## Task goal
Your output is to consist only of the line containing "thorough understanding of" and the lines after it, through the end of the data, reproduced exactly.

(Records from a data source)
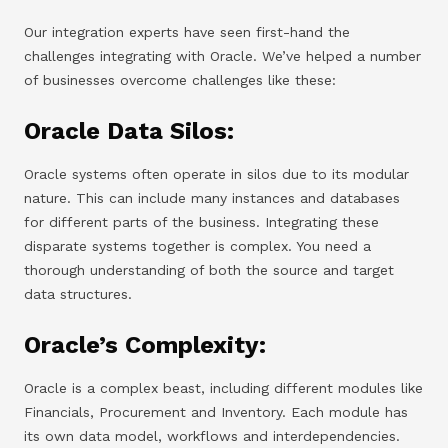
Our integration experts have seen first-hand the
challenges integrating with Oracle. We’ve helped a number
of businesses overcome challenges like these:
Oracle Data Silos:
Oracle systems often operate in silos due to its modular
nature. This can include many instances and databases
for different parts of the business. Integrating these
disparate systems together is complex. You need a
thorough understanding of both the source and target
data structures.
Oracle’s Complexity:
Oracle is a complex beast, including different modules like
Financials, Procurement and Inventory. Each module has
its own data model, workflows and interdependencies.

## Expected output
thorough understanding of both the source and target
data structures.
Oracle’s Complexity:
Oracle is a complex beast, including different modules like
Financials, Procurement and Inventory. Each module has
its own data model, workflows and interdependencies.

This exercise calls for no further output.